• Assignment:
The entries are to be returned exactly as written.

◇ ◇ ◇ ◇ ◇ ◇ ◇

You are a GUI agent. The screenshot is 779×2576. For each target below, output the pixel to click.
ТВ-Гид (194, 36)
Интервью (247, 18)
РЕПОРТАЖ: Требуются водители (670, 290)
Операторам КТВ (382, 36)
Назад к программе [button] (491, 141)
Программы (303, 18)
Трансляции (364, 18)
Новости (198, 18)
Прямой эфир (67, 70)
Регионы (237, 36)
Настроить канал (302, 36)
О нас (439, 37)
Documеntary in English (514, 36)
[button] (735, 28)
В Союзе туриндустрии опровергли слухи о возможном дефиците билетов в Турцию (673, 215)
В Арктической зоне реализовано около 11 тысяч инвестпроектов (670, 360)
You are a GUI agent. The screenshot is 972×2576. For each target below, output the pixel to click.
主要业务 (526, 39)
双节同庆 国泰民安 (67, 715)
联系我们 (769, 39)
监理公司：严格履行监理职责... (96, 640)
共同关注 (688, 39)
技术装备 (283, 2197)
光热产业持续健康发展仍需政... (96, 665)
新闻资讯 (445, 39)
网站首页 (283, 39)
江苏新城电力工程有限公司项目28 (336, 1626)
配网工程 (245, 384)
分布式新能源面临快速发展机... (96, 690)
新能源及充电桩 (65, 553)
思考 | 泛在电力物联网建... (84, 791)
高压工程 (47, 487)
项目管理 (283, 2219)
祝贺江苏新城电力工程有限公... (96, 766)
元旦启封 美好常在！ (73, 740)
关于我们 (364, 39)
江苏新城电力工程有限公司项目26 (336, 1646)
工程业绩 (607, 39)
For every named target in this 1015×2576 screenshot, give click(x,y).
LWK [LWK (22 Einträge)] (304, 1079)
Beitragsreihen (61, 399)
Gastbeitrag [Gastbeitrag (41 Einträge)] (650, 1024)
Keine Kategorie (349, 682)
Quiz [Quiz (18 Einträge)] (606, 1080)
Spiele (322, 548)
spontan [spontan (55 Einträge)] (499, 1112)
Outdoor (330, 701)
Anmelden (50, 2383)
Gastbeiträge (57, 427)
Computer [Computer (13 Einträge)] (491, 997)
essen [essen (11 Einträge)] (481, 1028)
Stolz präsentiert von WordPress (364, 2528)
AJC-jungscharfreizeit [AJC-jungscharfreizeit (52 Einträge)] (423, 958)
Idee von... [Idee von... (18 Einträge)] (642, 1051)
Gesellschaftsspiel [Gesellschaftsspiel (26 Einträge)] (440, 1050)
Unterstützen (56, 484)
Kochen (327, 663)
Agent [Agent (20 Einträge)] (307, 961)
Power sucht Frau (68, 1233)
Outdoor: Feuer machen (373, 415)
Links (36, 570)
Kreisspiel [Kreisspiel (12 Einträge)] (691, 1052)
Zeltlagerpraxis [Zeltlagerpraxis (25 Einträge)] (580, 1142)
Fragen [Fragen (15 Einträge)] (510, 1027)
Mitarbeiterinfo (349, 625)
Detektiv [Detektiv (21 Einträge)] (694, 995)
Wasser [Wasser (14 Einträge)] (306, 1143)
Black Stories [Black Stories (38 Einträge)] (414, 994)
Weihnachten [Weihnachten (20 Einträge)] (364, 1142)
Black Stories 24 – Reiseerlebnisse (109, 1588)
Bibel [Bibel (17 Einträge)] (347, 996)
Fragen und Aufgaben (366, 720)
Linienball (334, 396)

◇ ◇ ◇ ◇ ◇ ◇ ◇

• Reply:
You are a GUI agent. The screenshot is 779×2576. For each target below, output the pixel to click.
ТВ-Гид (194, 36)
Интервью (247, 18)
РЕПОРТАЖ: Требуются водители (670, 290)
Операторам КТВ (382, 36)
Назад к программе [button] (491, 141)
Программы (303, 18)
Трансляции (364, 18)
Новости (198, 18)
Прямой эфир (67, 70)
Регионы (237, 36)
Настроить канал (302, 36)
О нас (439, 37)
Documеntary in English (514, 36)
[button] (735, 28)
В Союзе туриндустрии опровергли слухи о возможном дефиците билетов в Турцию (673, 215)
В Арктической зоне реализовано около 11 тысяч инвестпроектов (670, 360)
You are a GUI agent. The screenshot is 972×2576. For each target below, output the pixel to click.
主要业务 (526, 39)
双节同庆 国泰民安 (67, 715)
联系我们 (769, 39)
监理公司：严格履行监理职责... (96, 640)
共同关注 (688, 39)
技术装备 (283, 2197)
光热产业持续健康发展仍需政... (96, 665)
新闻资讯 (445, 39)
网站首页 (283, 39)
江苏新城电力工程有限公司项目28 (336, 1626)
配网工程 (245, 384)
分布式新能源面临快速发展机... (96, 690)
新能源及充电桩 (65, 553)
思考 | 泛在电力物联网建... (84, 791)
高压工程 (47, 487)
项目管理 (283, 2219)
祝贺江苏新城电力工程有限公... (96, 766)
元旦启封 美好常在！ (73, 740)
关于我们 (364, 39)
江苏新城电力工程有限公司项目26 (336, 1646)
工程业绩 (607, 39)
For every named target in this 1015×2576 screenshot, give click(x,y).
LWK [LWK (22 Einträge)] (304, 1079)
Beitragsreihen (61, 399)
Gastbeitrag [Gastbeitrag (41 Einträge)] (650, 1024)
Keine Kategorie (349, 682)
Quiz [Quiz (18 Einträge)] (606, 1080)
Spiele (322, 548)
spontan [spontan (55 Einträge)] (499, 1112)
Outdoor (330, 701)
Anmelden (50, 2383)
Gastbeiträge (57, 427)
Computer [Computer (13 Einträge)] (491, 997)
essen [essen (11 Einträge)] (481, 1028)
Stolz präsentiert von WordPress (364, 2528)
AJC-jungscharfreizeit [AJC-jungscharfreizeit (52 Einträge)] (423, 958)
Idee von... [Idee von... (18 Einträge)] (642, 1051)
Gesellschaftsspiel [Gesellschaftsspiel (26 Einträge)] (440, 1050)
Unterstützen (56, 484)
Kochen (327, 663)
Agent [Agent (20 Einträge)] (307, 961)
Power sucht Frau (68, 1233)
Outdoor: Feuer machen (373, 415)
Links (36, 570)
Kreisspiel [Kreisspiel (12 Einträge)] (691, 1052)
Zeltlagerpraxis [Zeltlagerpraxis (25 Einträge)] (580, 1142)
Fragen [Fragen (15 Einträge)] (510, 1027)
Mitarbeiterinfo (349, 625)
Detektiv [Detektiv (21 Einträge)] (694, 995)
Wasser [Wasser (14 Einträge)] (306, 1143)
Black Stories [Black Stories (38 Einträge)] (414, 994)
Weihnachten [Weihnachten (20 Einträge)] (364, 1142)
Black Stories 24 – Reiseerlebnisse (109, 1588)
Bibel [Bibel (17 Einträge)] (347, 996)
Fragen und Aufgaben (366, 720)
Linienball (334, 396)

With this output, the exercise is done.